What you need to do >>
Go through the records below and copy out every line holding "Summer".

(Source data)
● ● ●

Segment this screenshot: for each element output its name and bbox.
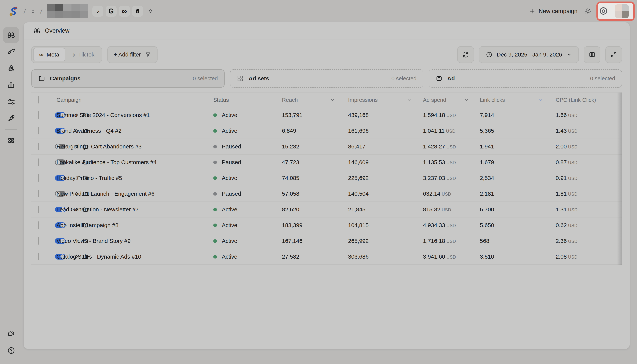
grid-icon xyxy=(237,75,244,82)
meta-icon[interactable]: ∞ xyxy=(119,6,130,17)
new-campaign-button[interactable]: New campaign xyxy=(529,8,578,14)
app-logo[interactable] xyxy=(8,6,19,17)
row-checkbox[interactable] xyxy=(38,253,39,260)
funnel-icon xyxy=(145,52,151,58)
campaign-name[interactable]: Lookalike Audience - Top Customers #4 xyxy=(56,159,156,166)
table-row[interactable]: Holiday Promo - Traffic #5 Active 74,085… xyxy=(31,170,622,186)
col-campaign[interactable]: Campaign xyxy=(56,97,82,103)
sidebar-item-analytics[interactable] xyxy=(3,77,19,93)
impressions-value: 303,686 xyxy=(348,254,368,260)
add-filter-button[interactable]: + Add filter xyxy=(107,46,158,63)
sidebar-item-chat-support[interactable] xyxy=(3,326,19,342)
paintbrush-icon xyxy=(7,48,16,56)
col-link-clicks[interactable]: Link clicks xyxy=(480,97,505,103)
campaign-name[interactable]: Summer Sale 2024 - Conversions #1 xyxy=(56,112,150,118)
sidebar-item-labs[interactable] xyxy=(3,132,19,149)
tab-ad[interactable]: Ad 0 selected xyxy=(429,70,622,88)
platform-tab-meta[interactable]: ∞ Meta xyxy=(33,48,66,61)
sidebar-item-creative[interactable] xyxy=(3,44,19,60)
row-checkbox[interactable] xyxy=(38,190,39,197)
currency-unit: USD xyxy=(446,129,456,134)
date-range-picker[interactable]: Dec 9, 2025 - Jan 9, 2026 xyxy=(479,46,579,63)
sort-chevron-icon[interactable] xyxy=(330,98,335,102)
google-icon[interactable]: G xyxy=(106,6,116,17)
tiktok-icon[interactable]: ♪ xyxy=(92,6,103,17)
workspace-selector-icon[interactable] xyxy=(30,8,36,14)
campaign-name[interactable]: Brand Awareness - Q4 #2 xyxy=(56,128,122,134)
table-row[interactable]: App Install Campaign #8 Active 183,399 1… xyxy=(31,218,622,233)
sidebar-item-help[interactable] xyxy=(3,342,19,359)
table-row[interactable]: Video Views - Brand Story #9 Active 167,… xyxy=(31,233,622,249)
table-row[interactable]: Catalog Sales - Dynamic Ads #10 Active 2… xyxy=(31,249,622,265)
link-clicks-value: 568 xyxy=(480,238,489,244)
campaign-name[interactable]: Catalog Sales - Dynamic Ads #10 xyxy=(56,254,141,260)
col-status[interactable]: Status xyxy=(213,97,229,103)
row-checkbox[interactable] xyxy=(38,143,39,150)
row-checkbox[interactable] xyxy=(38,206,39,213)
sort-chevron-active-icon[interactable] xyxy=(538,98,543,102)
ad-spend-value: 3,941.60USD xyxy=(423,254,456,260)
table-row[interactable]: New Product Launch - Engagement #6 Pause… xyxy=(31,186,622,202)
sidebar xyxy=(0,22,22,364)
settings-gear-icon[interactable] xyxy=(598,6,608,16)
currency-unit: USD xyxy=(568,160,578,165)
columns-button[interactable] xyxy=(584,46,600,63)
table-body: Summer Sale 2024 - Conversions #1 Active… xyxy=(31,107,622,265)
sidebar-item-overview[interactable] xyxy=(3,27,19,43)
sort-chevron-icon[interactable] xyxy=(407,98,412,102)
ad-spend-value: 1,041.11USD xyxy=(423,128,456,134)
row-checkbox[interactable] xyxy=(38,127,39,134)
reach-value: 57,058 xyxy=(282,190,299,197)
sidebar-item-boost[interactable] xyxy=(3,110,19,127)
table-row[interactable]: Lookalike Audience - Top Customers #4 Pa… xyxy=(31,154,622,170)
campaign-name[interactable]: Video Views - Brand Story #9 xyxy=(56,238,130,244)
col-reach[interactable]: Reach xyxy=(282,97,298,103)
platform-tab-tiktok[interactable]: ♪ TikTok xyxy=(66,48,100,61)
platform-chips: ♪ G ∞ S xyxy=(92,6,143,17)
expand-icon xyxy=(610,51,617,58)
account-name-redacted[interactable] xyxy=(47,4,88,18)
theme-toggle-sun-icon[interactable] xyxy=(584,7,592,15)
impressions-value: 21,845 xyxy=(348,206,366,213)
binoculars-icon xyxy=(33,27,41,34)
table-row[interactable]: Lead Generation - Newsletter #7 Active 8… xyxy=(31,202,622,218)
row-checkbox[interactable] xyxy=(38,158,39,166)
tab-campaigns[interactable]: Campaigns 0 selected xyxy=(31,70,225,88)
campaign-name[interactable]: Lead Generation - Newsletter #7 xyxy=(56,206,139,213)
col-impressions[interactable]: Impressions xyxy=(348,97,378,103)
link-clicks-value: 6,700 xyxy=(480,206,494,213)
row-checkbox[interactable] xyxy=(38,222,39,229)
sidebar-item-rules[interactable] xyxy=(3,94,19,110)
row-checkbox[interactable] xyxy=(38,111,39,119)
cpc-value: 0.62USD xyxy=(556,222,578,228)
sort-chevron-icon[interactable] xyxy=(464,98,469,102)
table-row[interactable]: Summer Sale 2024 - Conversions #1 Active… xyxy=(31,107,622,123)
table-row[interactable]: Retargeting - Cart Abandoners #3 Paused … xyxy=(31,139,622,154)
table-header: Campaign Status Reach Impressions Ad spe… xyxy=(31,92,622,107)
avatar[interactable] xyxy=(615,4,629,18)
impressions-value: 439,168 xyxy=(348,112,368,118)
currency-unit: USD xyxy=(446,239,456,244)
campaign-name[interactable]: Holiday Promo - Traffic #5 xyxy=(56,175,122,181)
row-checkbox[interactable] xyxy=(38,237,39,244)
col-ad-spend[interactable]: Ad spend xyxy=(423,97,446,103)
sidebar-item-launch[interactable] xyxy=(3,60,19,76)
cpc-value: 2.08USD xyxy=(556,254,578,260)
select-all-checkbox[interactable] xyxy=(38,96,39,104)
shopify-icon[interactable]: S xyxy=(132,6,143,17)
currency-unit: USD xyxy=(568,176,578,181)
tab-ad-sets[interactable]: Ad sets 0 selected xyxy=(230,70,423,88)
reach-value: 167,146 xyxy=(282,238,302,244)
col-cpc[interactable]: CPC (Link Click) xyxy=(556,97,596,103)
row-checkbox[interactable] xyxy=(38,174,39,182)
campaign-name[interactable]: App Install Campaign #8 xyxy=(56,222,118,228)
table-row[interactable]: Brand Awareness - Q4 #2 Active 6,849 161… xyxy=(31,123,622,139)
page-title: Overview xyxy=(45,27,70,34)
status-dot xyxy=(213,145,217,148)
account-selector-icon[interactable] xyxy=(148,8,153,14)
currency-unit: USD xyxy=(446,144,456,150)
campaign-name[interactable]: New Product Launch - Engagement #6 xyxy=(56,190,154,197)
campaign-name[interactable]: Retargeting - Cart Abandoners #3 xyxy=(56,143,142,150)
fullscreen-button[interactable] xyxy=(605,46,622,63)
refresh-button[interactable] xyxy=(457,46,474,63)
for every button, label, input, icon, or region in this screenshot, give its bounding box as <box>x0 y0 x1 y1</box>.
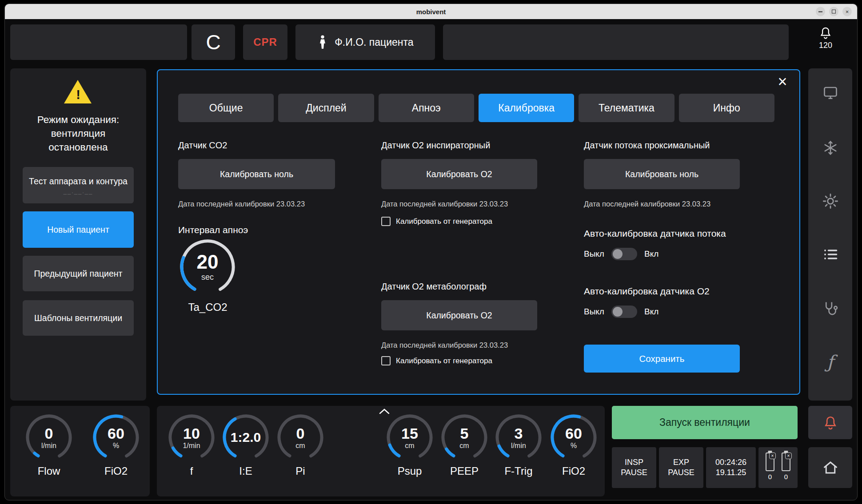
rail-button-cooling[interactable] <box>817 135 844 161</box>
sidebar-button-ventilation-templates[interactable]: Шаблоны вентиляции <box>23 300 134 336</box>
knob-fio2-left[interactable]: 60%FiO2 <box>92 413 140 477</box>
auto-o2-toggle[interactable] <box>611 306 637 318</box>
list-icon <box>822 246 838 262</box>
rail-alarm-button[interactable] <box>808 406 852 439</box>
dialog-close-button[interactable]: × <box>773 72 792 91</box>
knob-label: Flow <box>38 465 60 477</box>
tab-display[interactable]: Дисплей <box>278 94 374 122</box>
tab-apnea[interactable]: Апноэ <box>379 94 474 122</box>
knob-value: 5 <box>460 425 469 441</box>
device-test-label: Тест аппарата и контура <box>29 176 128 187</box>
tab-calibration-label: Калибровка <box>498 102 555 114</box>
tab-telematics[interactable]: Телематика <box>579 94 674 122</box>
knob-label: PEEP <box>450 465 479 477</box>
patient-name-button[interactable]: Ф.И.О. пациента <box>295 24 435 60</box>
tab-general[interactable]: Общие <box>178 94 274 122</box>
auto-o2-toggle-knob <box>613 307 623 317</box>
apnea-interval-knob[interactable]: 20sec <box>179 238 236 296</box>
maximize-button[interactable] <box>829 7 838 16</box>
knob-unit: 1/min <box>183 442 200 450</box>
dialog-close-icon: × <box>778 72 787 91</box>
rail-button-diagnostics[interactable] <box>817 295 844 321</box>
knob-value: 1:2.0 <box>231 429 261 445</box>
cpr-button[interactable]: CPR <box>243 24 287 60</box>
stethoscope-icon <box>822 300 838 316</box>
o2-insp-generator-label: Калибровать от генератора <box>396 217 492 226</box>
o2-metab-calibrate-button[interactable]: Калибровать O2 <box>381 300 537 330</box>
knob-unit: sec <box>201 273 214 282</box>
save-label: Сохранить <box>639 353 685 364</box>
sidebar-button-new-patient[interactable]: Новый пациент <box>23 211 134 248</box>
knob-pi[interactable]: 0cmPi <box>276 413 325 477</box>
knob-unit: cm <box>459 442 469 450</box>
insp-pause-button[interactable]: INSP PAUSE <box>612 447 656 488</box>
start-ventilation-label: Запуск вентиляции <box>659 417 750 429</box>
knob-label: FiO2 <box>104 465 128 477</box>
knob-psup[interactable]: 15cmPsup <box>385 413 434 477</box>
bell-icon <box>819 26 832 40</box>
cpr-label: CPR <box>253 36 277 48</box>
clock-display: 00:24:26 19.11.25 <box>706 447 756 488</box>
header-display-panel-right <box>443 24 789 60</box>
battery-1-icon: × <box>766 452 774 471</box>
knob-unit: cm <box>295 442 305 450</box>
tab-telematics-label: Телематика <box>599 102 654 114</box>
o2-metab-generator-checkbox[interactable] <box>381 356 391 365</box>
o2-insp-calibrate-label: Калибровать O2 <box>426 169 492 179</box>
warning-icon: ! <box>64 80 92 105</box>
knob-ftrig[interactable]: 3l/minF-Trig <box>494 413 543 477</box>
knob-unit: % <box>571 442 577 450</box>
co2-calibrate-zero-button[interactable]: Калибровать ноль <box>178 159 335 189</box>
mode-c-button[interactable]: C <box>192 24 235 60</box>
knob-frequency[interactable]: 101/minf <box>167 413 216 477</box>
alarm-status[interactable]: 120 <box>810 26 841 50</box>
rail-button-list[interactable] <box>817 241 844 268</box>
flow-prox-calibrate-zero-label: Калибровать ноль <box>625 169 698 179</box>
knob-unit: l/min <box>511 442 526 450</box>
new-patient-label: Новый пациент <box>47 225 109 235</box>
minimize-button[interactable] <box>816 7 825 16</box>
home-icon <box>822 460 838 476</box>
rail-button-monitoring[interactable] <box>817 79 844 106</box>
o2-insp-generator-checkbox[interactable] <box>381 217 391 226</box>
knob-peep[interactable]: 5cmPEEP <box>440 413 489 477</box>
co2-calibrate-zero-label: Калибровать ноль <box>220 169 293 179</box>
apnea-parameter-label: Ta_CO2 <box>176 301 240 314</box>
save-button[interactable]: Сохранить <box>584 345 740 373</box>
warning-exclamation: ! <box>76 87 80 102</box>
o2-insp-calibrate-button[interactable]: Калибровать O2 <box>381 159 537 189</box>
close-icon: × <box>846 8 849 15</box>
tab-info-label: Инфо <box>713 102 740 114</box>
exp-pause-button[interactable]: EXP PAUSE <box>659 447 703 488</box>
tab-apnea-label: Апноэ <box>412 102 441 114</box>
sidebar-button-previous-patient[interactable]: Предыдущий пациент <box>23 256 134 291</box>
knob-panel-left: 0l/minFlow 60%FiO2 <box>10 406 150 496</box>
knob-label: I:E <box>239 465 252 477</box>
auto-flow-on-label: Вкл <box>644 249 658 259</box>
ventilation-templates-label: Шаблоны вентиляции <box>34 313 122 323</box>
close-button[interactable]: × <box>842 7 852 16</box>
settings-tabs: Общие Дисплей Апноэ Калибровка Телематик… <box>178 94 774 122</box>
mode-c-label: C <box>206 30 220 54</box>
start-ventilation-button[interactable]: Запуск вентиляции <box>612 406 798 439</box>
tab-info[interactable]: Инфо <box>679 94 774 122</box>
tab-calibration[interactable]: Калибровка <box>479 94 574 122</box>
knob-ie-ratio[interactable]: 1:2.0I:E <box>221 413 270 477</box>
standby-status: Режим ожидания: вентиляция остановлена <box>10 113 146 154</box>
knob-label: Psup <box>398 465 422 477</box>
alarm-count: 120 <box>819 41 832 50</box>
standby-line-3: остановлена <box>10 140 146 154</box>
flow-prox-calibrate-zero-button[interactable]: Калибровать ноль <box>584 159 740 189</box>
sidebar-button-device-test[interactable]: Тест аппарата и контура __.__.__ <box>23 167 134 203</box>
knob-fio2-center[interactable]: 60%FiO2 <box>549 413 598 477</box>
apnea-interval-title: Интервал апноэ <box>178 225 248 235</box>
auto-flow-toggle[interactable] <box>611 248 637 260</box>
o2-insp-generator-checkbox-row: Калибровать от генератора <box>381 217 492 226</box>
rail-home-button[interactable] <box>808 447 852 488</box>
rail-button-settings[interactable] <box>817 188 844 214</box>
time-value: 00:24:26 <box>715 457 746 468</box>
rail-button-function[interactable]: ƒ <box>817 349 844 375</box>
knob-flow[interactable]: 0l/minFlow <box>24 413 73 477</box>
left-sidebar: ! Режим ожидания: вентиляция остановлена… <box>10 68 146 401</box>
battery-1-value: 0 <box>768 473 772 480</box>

● ● ●

Problem solution >>
campaign-name[interactable]: Summer Sale 2024 - Conversions #1 xyxy=(56,112,150,118)
table-body: Summer Sale 2024 - Conversions #1 Active… xyxy=(31,107,622,265)
table-row[interactable]: Summer Sale 2024 - Conversions #1 Active… xyxy=(31,107,622,123)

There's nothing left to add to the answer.